Error Code 10: Internal Error (Could not find any implementation for node {ForeignNode[lm_head.bias.../Cast]}.)

Description

Hi there,

i want to convert an static quantized transformer model to trt. It is an CodeGenForCausalLM from transformers library. I used the following command for converting the model.

 trtexec --onnx=trt/decoder_model_quantized.onnx --int8 --minShapes=input_ids:1x1,attention_mask:1x1 --maxShapes=input_ids:1x512,attention_mask:1x512 --saveEngine=model-quantized.onnx.plan --device=0 --allowGPUFallback --useCudaGraph

The error is as follows:

03/22/2023-14:01:53] [I] [TRT] Local timing cache in use. Profiling results in this builder pass will not be stored.
[03/22/2023-14:02:03] [W] [TRT] Myelin graph with multiple dynamic values may have poor performance if they differ.

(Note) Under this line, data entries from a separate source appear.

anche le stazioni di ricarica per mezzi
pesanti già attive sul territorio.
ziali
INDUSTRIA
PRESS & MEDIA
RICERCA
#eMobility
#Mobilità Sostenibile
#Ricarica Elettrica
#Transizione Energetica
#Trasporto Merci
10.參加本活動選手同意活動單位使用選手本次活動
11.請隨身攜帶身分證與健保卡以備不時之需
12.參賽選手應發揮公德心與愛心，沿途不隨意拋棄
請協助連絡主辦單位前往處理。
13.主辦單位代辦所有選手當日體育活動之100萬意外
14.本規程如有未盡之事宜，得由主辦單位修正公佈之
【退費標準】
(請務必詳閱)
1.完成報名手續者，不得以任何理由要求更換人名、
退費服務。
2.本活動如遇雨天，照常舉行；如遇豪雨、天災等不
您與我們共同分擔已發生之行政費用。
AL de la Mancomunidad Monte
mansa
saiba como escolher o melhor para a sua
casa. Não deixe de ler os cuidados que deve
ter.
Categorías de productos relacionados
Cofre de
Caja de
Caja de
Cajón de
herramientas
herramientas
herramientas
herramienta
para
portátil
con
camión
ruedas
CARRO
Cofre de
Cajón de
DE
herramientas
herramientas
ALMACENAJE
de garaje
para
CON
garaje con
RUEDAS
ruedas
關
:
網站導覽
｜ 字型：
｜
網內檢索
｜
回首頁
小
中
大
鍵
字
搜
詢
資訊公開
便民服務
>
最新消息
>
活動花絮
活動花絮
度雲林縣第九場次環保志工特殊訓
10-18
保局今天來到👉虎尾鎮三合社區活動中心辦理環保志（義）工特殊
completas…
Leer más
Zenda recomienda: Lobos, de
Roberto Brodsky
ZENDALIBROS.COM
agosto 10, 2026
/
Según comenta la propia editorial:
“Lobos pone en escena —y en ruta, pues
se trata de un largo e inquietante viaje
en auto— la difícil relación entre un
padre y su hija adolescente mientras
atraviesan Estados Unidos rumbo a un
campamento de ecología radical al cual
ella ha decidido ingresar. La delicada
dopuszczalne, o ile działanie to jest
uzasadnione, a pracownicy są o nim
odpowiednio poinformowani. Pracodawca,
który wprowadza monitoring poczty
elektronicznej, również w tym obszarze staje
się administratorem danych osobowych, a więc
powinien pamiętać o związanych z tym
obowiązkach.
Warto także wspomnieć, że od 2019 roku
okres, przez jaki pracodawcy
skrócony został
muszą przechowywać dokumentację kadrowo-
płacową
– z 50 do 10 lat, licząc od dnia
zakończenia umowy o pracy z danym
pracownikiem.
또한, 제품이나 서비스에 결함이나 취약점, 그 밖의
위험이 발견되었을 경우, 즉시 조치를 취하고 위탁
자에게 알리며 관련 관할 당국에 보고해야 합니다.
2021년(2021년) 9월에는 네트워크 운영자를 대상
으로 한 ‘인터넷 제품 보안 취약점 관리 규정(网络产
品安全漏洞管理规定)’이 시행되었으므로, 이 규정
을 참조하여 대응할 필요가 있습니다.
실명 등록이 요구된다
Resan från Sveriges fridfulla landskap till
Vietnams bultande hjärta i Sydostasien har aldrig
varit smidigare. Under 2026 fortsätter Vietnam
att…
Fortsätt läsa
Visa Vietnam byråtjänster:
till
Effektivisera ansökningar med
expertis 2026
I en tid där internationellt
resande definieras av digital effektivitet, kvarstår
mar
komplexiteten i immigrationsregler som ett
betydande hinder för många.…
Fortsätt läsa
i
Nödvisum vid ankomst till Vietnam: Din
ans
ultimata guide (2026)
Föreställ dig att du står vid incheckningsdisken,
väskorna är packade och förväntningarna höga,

Dynamic values are: 
[03/22/2023-14:02:03] [W] [TRT]  (- 0 (CAST_F_TO_I (FLOOR (DIV_F (MUL_ADD_F -1 (CAST_I_TO_F sequence_length) 0) 1))))
[03/22/2023-14:02:03] [W] [TRT]  sequence_length
[03/22/2023-14:02:04] [W] [TRT] Skipping tactic 0x0000000000000000 due to Myelin error: [canonicalize_axis] Operation /transformer/ln_f/Constant_1_output_0_QuantizeLinear has out of range axis value 0.
[03/22/2023-14:02:04] [E] Error[10]: [optimizer.cpp::computeCosts::3728] Error Code 10: Internal Error (Could not find any implementation for node {ForeignNode[lm_head.bias.../Cast]}.)
[03/22/2023-14:02:04] [E] Error[2]: [builder.cpp::buildSerializedNetwork::751] Error Code 2: Internal Error (Assertion engine != nullptr failed. )
[03/22/2023-14:02:04] [E] Engine could not be created from network
[03/22/2023-14:02:04] [E] Building engine failed
[03/22/2023-14:02:04] [E] Failed to create engine from model or file.
[03/22/2023-14:02:04] [E] Engine set up failed

Environment

Docker Image: nvcr.io/nvidia/pytorch:22.12-py3
TensorRT Version 8.501
Python 3.8.10
Pips:
transformers 4.26.1
optimum 1.7.1
onnx 1.12.0
onnxruntime-gpu 1.14.1
pytorch-quantization 2.1.2
pytorch-triton 2.0.0+b8b470bc59
torch 1.13.1
torch-tensorrt 1.3.0
torchtext 0.13.0a0+fae8e8c
torchvision 0.15.0a0

Steps To Reproduce

  1. Convert the model to transformer model to onnx via optimum-cli
  2. Do the quantization (we did it exactly) like in quantization guide
  3. Run infer_shape.py as suggested by trtexec.
  4. Run the cmd from above.

Thank you very much for any help!

Hi ,
We recommend you to check the supported features from the below link.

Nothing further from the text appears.